● **Task directions**
Your answer should consist of every line from the records that holds the string "smart".

● **Source material**
----

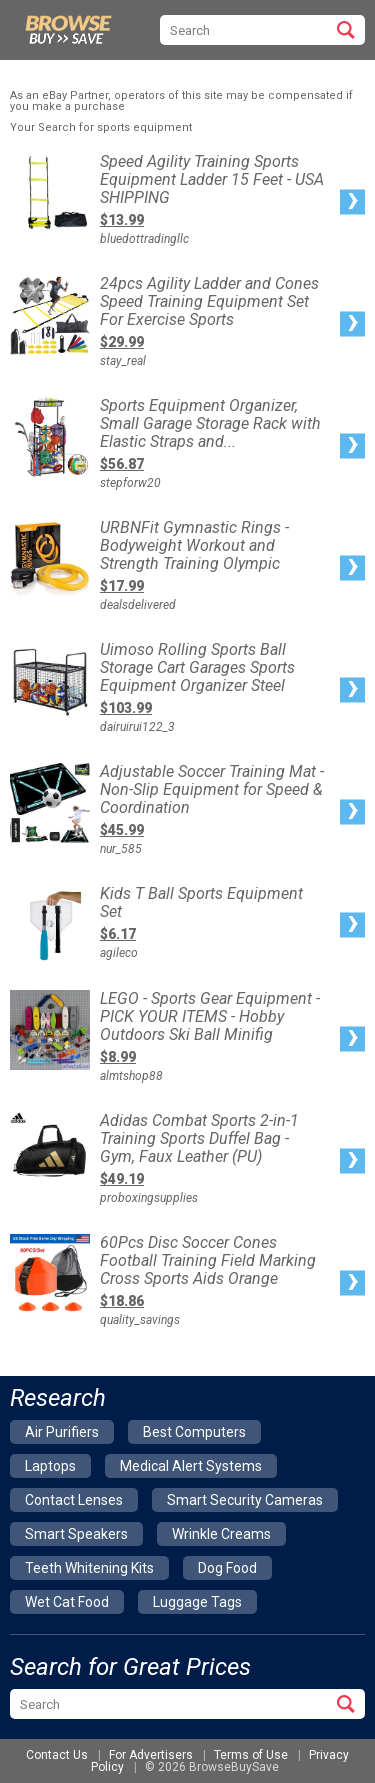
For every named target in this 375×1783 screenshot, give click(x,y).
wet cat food (67, 1602)
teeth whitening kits (89, 1568)
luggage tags (197, 1602)
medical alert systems (191, 1466)
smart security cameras (245, 1500)
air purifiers (62, 1432)
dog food (227, 1568)
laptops (50, 1466)
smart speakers (76, 1534)
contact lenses (74, 1500)
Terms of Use (251, 1755)
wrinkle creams (221, 1534)
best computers (194, 1432)
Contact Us (57, 1755)
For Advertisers (151, 1755)
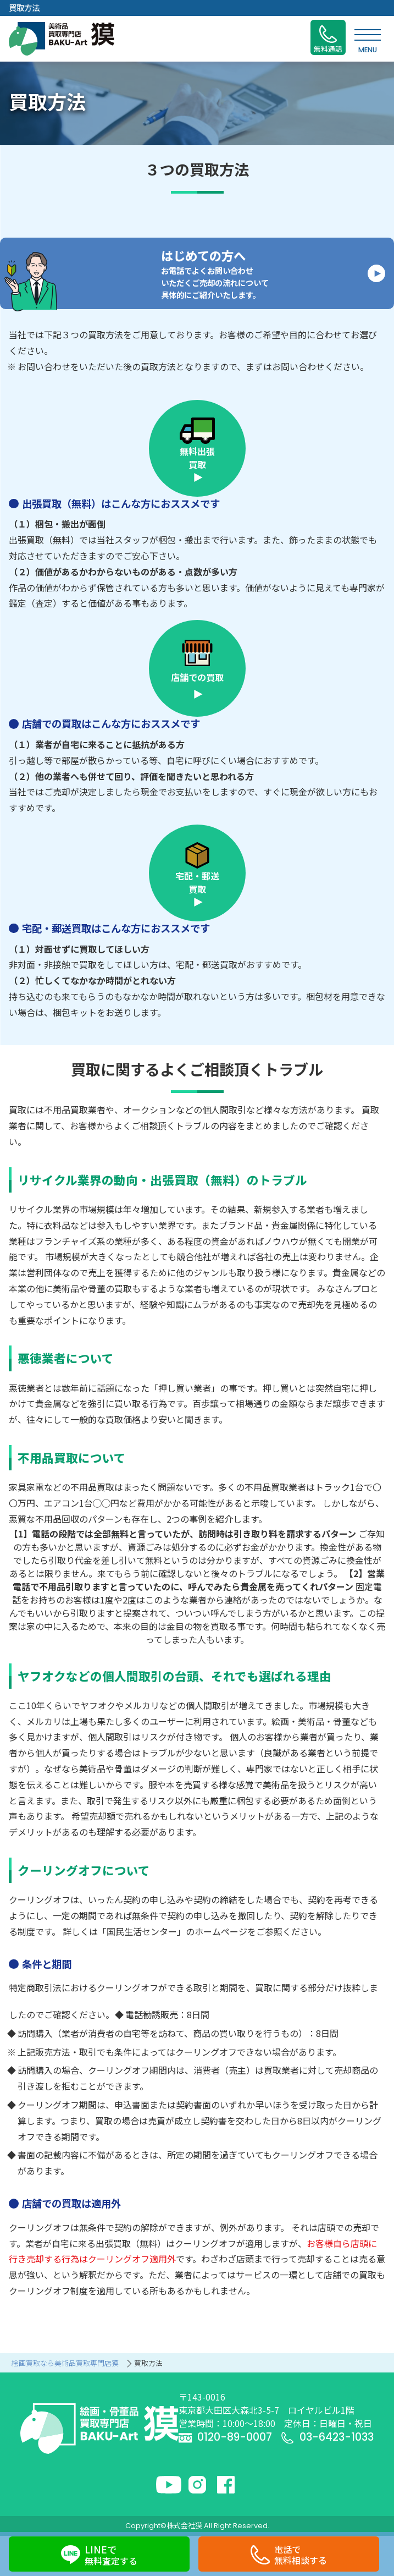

----

● **Result for this task**
smart security cameras (245, 1500)
smart speakers (76, 1534)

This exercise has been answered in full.